Pour plusieurs établissements, la demande de crédit sur un mois dépasse ce qu’ils produisent habituellement en un an.

Une montée en flèche des dépôts

Si tous les établissements ont connu une hausse rapide des dépôts de leurs clients , le phénomène a été particulièrement marqué chez les s mutualistes. Chez Crédit Agricole (caisses régionales et LCL), les dépôts à vue ont grimpé de 15,1 % sur un an, à 172,4 milliards d’euros. Pour BPCE, la progression atteint 15,6 % (et 11,5 %, tous types de dépôts confondus).

Les banques dites « commerciales » ont connu un phénomène semblable. En un an, les dépôts à vue des particuliers ont progressé de 8,6 % chez Société Générale (à 119 milliards d’euros) et de 8,3 % pour dans la banque de détail France (BDDF) de BNP Paribas, à 192 milliards d’euros.

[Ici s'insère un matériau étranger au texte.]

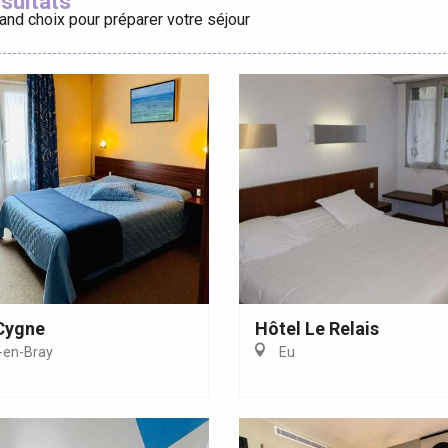
ésultats
and choix pour préparer votre séjour
éport
Lille 2h30
ur-Bresle
Cygne
Hôtel Le Relais
en-Bray
Eu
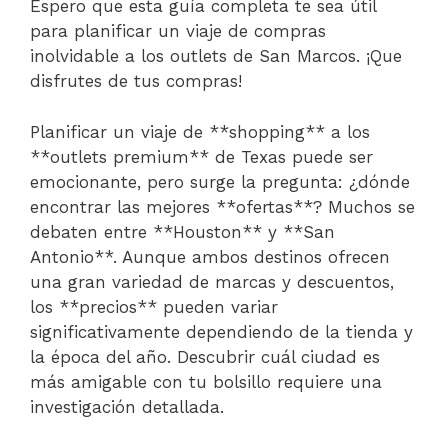
Espero que esta guía completa te sea útil
para planificar un viaje de compras
inolvidable a los outlets de San Marcos. ¡Que
disfrutes de tus compras!
Planificar un viaje de **shopping** a los
**outlets premium** de Texas puede ser
emocionante, pero surge la pregunta: ¿dónde
encontrar las mejores **ofertas**? Muchos se
debaten entre **Houston** y **San
Antonio**. Aunque ambos destinos ofrecen
una gran variedad de marcas y descuentos,
los **precios** pueden variar
significativamente dependiendo de la tienda y
la época del año. Descubrir cuál ciudad es
más amigable con tu bolsillo requiere una
investigación detallada.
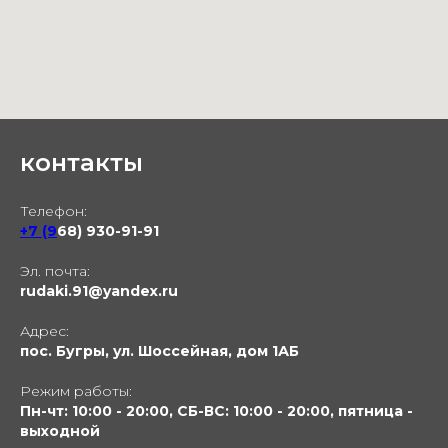
контакты
Телефон:
+7 (9
68) 930-91-91
Эл. почта:
rudaki.91@yandex.ru
Адрес:
пос. Бугры, ул. Шоссейная, дом 1АБ
Режим работы:
Пн-чт: 10:00 - 20:00, СБ-ВС: 10:00 - 20:00, пятница -
выходной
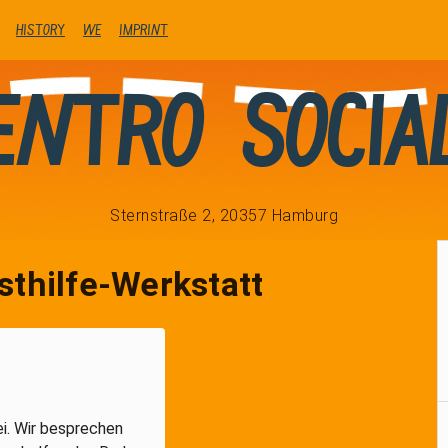
history
We
Imprint
entro Socia
Sternstraße 2, 20357 Hamburg
sthilfe-Werkstatt
i. Wir besprechen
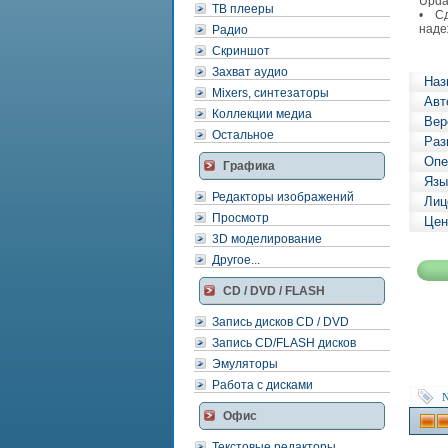
Upda
ТВ плееры
• Сд
наде
Радио
Скриншот
Захват аудио
Наз
Mixers, синтезаторы
Авт
Коллекции медиа
Вер
Остальное
Раз
Опе
Графика
Язы
Редакторы изображений
Лиц
Просмотр
Цен
3D моделирование
Другое...
CD / DVD / FLASH
Запись дисков CD / DVD
Запись CD/FLASH дисков
Эмуляторы
Работа с дисками
Офис
Текстовые редакторы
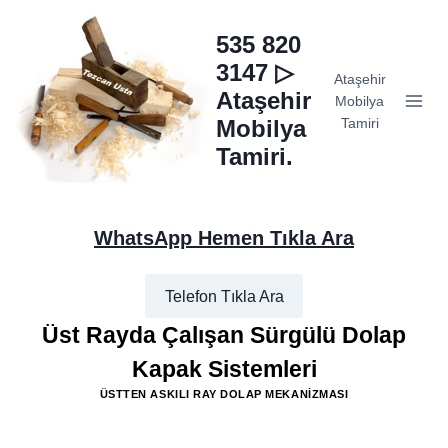
Skip
to
535 820
content
3147 ▷
Ataşehir
Ataşehir
Mobilya
Mobilya
Tamiri
Tamiri.
WhatsApp Hemen Tıkla Ara
Telefon Tıkla Ara
Üst Rayda Çalışan Sürgülü Dolap
Kapak Sistemleri
ÜSTTEN ASKILI RAY DOLAP MEKANIZMASI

Ces mouvements montrent que les épargnants ont encore accru leur épargne de précaution, en raison des incertitudes économiques. Mais les entreprises ont elles aussi gonflé leurs dépôts, notamment après avoir obtenu des prêts.

Pour les banques, ce n’est pas une mauvaise nouvelle : « ces dépôts renforcent leur bilan en ressources stables : les ratios de liquidité prudentiels s’en trouvent encore améliorés », expliquait récemment aux « Echos », Laurent Quignon, économiste chez BNP Paribas.

Les fonds propres résistent

La solvabilité a plutôt résisté. Certes, Société Générale a vu son ratio de fonds propres CET1 passer de 13,2 % à 12,6 % entre le quatrième trimestre 2019 et le premier trimestre 2020. Et chez Crédit Agricole SA, il a baissé de 0,7 point à 11,4 %. Mais il a à peine reculé chez BNP Paribas, de 12,1 à 12 %, et même légèrement augmenté chez Natixis, de 11,3 % à 11,4 %.

C’est un constat que fait Alexandre Birry pour l’ensemble des banques dans le monde. « La bonne nouvelle, c’est que les banques ont pu absorber la hausse des provisions avec leur profitabilité, dit le responsable mondial des études sur les institutions financières chez S & P Global Ratings. Mais aux prochains trimestres, ça risque d’être plus compliqué pour certaines ».

Les banques centrales ont anticipé les choses, relâchant considérablement la pression sur les banques. Par exemple, les exigences réglementaires s’établissent désormais à 8,29 % pour Natixis, en baisse de près de 120 points de base par rapport au 1er janvier 2020. « Rien qu’en Europe, quelques centaines de milliards d’euros de capital ont ainsi été libérées », souligne Alexandre Birry.